Action item -> Please restate, word for word, the lines below that begin at the one with "봤어요, 꿀팁 대방출!" and end at the one with "Copyright © 2026". Leave out all other lines.

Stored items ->

++++++++++

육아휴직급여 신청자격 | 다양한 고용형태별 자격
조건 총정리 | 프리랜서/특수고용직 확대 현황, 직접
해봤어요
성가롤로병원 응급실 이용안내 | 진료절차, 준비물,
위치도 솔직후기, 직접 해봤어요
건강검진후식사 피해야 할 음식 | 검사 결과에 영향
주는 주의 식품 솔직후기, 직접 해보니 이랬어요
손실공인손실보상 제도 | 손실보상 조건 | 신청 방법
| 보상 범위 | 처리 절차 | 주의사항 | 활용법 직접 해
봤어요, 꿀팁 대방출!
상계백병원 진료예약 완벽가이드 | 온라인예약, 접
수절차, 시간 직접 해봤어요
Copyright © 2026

++++++++++

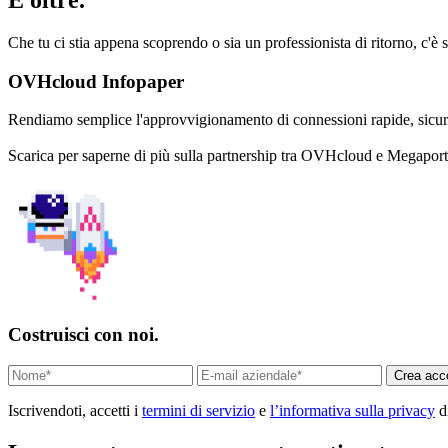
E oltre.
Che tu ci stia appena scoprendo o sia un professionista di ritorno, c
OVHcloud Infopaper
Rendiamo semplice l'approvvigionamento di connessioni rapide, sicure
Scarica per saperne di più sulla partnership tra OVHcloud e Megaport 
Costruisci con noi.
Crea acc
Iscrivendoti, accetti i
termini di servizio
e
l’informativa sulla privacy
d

++++++++++

Output ->
봤어요, 꿀팁 대방출!
상계백병원 진료예약 완벽가이드 | 온라인예약, 접
수절차, 시간 직접 해봤어요
Copyright © 2026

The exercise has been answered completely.